A diferencia del estrépito y la catástrofe, tan en boga como conceptos de salida en la restauración actual, Paco Pérez es el epítome de la evolución basada en el trabajo incansable, la interiorización técnica, la gradual claridad conceptual y el armonioso crescendo del equilibrio sápido y estético.
El otro día, allí, en el Miramar de Llançà, frente al mar que abraza el comedor, sentí la epifanía de un corpus culinario que ha dejado atrás incertidumbres para volar sin miedo hacia horizontes singulares y precisos. Poco posee, en giro chestertoniano, el alarido de la tenacidad. Paco posee también la capacidad solar de emocionar. Paco, en un esfuerzo titánico que no conoce desmayos ni depresiones, ha sabido transcurrir sin miedo por senderos oscuros para acceder, a la postre, a la luz gastronómica, a ese territorio que, sin esconder el gusto por la vanguardia bullinaniana (como tantos y tantos en el planeta), describe trayectorias personales con sólidos apoyos en la materia prima estratosférica, la curiosidad por el uso de los ingredientes más eclécticos y las hechuras y acabados más preciosos. Quisiera citar, en este punto, las pruebas que está haciendo con una novedosa materia, las huevas de algas, un caviar que, asegura, posee una textura espectacular y un sabor extremadamente pelágico. Está en ello.

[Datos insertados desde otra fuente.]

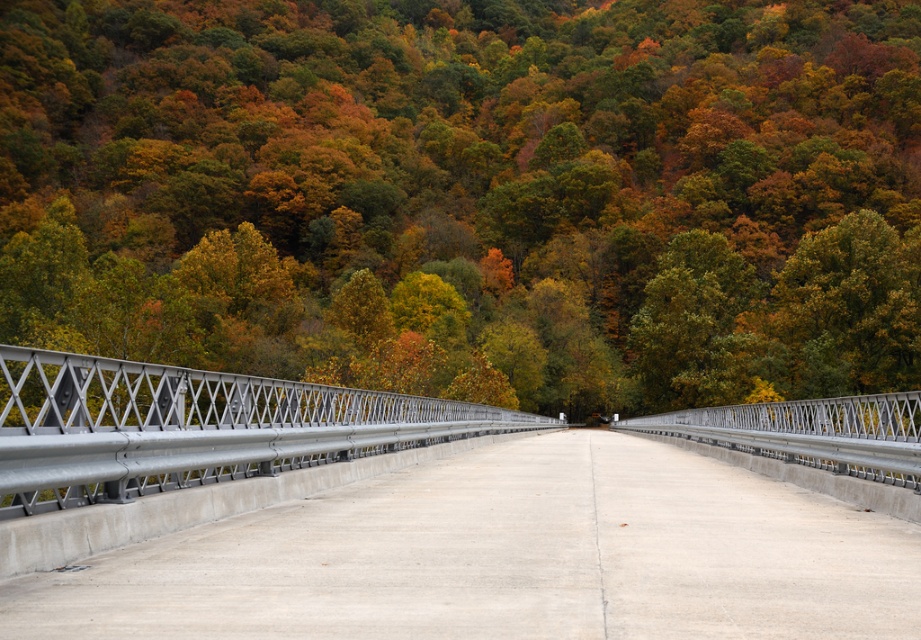 Between metallic bridge at center and metallic gray highway at center, which one is positioned lower?

metallic gray highway at center

Who is positioned more to the right, metallic bridge at center or metallic gray highway at center?

From the viewer's perspective, metallic gray highway at center appears more on the right side.

Is point (324, 77) closer to camera compared to point (565, 513)?

No, it is not.

Locate an element on the screen. The width and height of the screenshot is (921, 640). metallic bridge at center is located at coordinates (470, 193).

From the picture: Which is below, metallic gray highway at center or green matte tree at center?

metallic gray highway at center is below.

Which is in front, point (595, 499) or point (724, 360)?

Point (595, 499)

Between point (591, 509) and point (710, 371), which one is positioned in front?

Point (591, 509)

The image size is (921, 640). In order to click on metallic gray highway at center in this screenshot , I will do `click(507, 557)`.

Between point (153, 428) and point (698, 332), which one is positioned behind?

Point (698, 332)

Is metallic gray bridge at center closer to camera compared to green matte tree at center?

That is True.

Between point (218, 477) and point (713, 332), which one is positioned behind?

Pero vamos, sin más dilación, a analizar el menú, que disfruté hace tres semanas. Recibimiento con los clásicos berberechos gelatinizados con aire de limón, exquisito nabo en tempura con pozu y casi imposibles crujientes de setas y cacao. Como snacks más elaborados, la tartaleta de mandarina con helado de pipas de calabaza y la acanallada patata rellena de chimichurri y esférico de pollo. No obstante, la verdadera fiesta aún no ha comenzado. Y entonces llega el consomé de jamón con nécora, huevo de codorniz, queso y hierbas frescas, que es como un vendaval de sabores asilvestrados a la vez que un impacto de rara elegancia. A este golpe sápido le sigue el funambulista equilibrio de un sabayón de huevo con erizo tibio y caviar. Tiempo de gula. Y de precisión en el enaltecimiento de lo que tenemos delante: tartare de cigala (con aceite de brasa) con sus huevas acompañado de la cabeza, ligeramente tratada al fuego. Estamos en pleno vértigo. Etéreos, volátiles gnocchi de polenta con tartufo. Salvaje y minimalista esperdenya con ceps, parmentier de nueces, jamón ibérico y magnatum. Trastornadora levedad del tartare de sepia con albóndigas de Kobe con fondo de tinta, un plato de máxima pureza, una sensación más que una materia… Es ya a tumba abierta, amigos: sepietas con arroz y parmesano; ensalada de foie gras, trufa y alcachofa; ventresca de turbot con cocotxa de merluza…
Y, allá, al frente, el Mediterráneo.